### WHAT THE EXERCISE ASKS
Nothing but the records themselves, exactly as written and free of pictures, should appear in your response.

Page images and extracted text
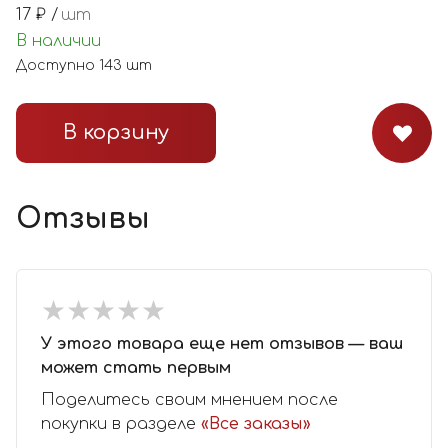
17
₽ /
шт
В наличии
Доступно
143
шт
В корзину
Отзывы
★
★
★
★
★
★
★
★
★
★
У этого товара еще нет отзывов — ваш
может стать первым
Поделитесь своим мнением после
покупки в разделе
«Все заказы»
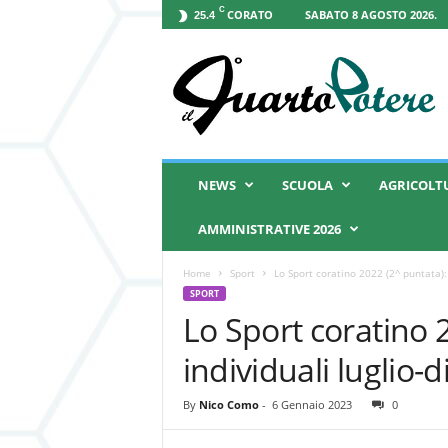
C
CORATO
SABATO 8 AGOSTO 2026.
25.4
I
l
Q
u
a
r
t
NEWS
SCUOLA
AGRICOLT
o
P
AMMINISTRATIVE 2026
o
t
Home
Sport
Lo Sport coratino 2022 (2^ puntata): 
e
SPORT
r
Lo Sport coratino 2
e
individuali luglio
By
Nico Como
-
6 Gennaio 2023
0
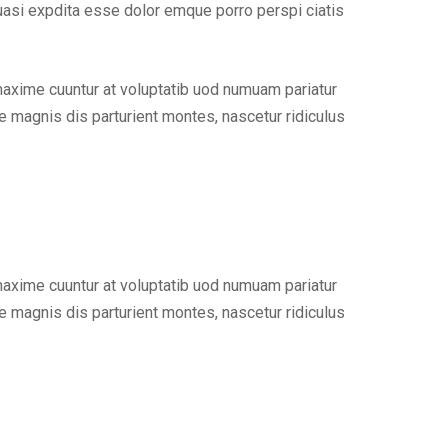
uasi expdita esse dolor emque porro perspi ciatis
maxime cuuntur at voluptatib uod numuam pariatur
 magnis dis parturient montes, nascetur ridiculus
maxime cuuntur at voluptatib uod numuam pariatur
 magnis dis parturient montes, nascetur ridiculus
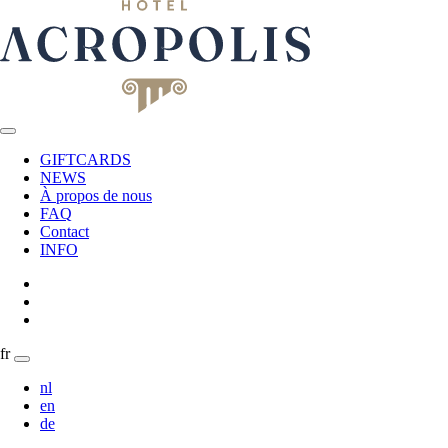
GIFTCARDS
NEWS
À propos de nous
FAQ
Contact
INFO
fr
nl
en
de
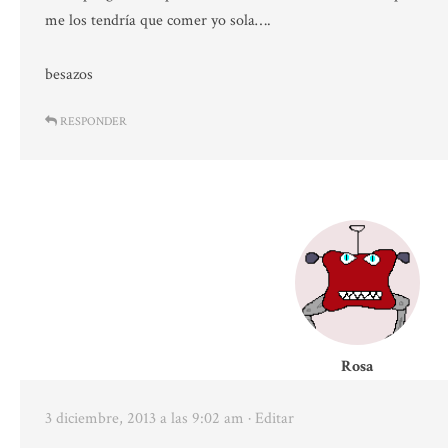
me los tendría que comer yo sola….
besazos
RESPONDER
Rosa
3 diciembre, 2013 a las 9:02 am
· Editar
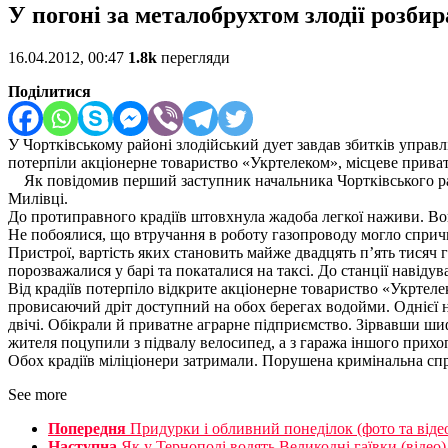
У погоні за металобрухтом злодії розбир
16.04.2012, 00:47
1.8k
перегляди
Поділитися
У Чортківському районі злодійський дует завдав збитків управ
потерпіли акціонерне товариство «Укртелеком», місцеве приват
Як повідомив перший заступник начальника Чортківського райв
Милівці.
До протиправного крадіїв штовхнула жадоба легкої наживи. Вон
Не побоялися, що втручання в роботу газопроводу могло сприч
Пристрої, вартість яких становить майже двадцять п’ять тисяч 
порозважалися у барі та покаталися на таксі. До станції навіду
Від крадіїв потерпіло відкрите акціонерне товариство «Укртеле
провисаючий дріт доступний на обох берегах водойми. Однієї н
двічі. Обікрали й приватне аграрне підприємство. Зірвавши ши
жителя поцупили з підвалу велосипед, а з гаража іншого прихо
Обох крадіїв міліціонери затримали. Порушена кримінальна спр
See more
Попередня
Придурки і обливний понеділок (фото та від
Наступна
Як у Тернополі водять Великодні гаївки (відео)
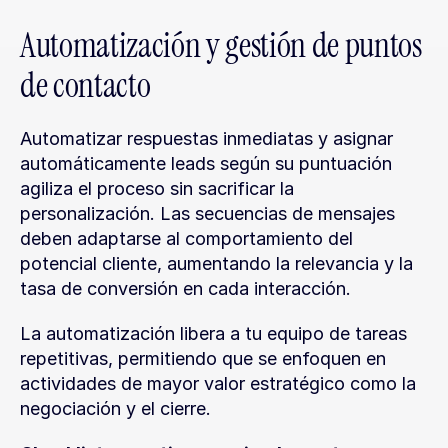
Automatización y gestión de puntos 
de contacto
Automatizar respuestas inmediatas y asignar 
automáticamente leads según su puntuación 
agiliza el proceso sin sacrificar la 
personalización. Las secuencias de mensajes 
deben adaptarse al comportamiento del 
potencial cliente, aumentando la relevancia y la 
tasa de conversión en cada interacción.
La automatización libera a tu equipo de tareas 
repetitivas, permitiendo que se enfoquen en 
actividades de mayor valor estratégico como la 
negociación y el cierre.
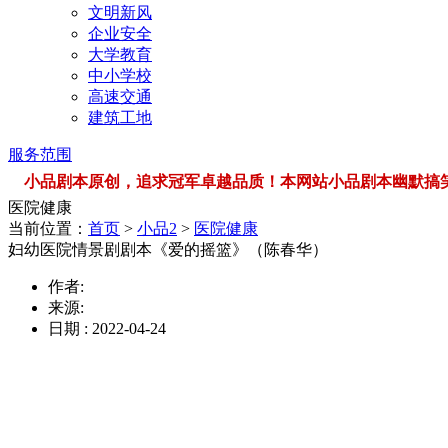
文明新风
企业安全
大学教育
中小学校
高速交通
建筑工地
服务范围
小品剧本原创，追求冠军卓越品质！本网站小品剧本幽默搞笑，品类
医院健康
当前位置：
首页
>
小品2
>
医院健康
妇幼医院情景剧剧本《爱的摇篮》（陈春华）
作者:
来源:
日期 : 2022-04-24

### ANSWER SECTION
17
₽ /
шт
В наличии
Доступно
143
шт
В корзину
Отзывы
★
★
★
★
★
★
★
★
★
★
У этого товара еще нет отзывов — ваш
может стать первым
Поделитесь своим мнением после
покупки в разделе
«Все заказы»
C
CORATO
SABATO 8 AGOSTO 2026.
25.4
I
l
Q
u
a
r
t
NEWS
SCUOLA
AGRICOLT
o
P
AMMINISTRATIVE 2026
o
t
Home
Sport
Lo Sport coratino 2022 (2^ puntata): 
e
SPORT
r
Lo Sport coratino 2
e
individuali luglio
By
Nico Como
-
6 Gennaio 2023
0
uasi expdita esse dolor emque porro perspi ciatis
maxime cuuntur at voluptatib uod numuam pariatur
 magnis dis parturient montes, nascetur ridiculus
maxime cuuntur at voluptatib uod numuam pariatur
 magnis dis parturient montes, nascetur ridiculus
GIFTCARDS
NEWS
À propos de nous
FAQ
Contact
INFO
fr
nl
en
de
me los tendría que comer yo sola….
besazos
RESPONDER
Rosa
3 diciembre, 2013 a las 9:02 am
· Editar
У погоні за металобрухтом злодії розбир
16.04.2012, 00:47
1.8k
перегляди
Поділитися
У Чортківському районі злодійський дует завдав збитків управ
потерпіли акціонерне товариство «Укртелеком», місцеве приват
Як повідомив перший заступник начальника Чортківського райв
Милівці.
До протиправного крадіїв штовхнула жадоба легкої наживи. Вон
Не побоялися, що втручання в роботу газопроводу могло сприч
Пристрої, вартість яких становить майже двадцять п’ять тисяч 
порозважалися у барі та покаталися на таксі. До станції навіду
Від крадіїв потерпіло відкрите акціонерне товариство «Укртеле
провисаючий дріт доступний на обох берегах водойми. Однієї н
двічі. Обікрали й приватне аграрне підприємство. Зірвавши ши
жителя поцупили з підвалу велосипед, а з гаража іншого прихо
Обох крадіїв міліціонери затримали. Порушена кримінальна спр
See more
Попередня
Придурки і обливний понеділок (фото та від
Наступна
Як у Тернополі водять Великодні гаївки (відео)
Automatización y gestión de puntos 
de contacto
Automatizar respuestas inmediatas y asignar 
automáticamente leads según su puntuación 
agiliza el proceso sin sacrificar la 
personalización. Las secuencias de mensajes 
deben adaptarse al comportamiento del 
potencial cliente, aumentando la relevancia y la 
tasa de conversión en cada interacción.
La automatización libera a tu equipo de tareas 
repetitivas, permitiendo que se enfoquen en 
actividades de mayor valor estratégico como la 
negociación y el cierre.
文明新风
企业安全
大学教育
中小学校
高速交通
建筑工地
服务范围
小品剧本原创，追求冠军卓越品质！本网站小品剧本幽默搞笑，品类
医院健康
当前位置：
首页
>
小品2
>
医院健康
妇幼医院情景剧剧本《爱的摇篮》（陈春华）
作者:
来源:
日期 : 2022-04-24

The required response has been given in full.